Each line holding the string "Similar" is to be copied from the data.

**MATERIAL FOR THE TASK**
+++

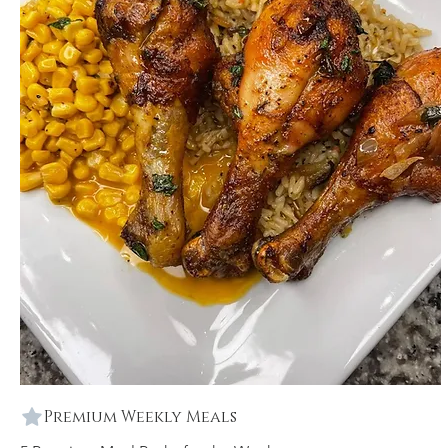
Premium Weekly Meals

+++

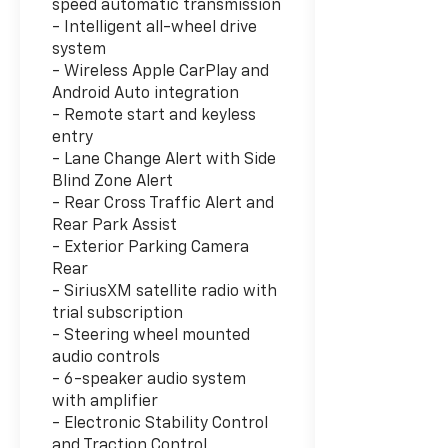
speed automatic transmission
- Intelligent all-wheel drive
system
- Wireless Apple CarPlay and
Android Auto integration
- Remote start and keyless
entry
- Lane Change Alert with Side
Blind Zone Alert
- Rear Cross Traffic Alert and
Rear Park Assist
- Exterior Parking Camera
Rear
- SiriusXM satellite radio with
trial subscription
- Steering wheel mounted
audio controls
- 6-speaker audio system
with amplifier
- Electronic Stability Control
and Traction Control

+++

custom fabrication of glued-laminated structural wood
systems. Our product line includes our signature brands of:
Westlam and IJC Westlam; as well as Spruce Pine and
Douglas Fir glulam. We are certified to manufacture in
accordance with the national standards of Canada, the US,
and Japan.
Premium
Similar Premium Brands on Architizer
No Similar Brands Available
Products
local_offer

+++

**OUTPUT OF THE TASK**
Similar Premium Brands on Architizer
No Similar Brands Available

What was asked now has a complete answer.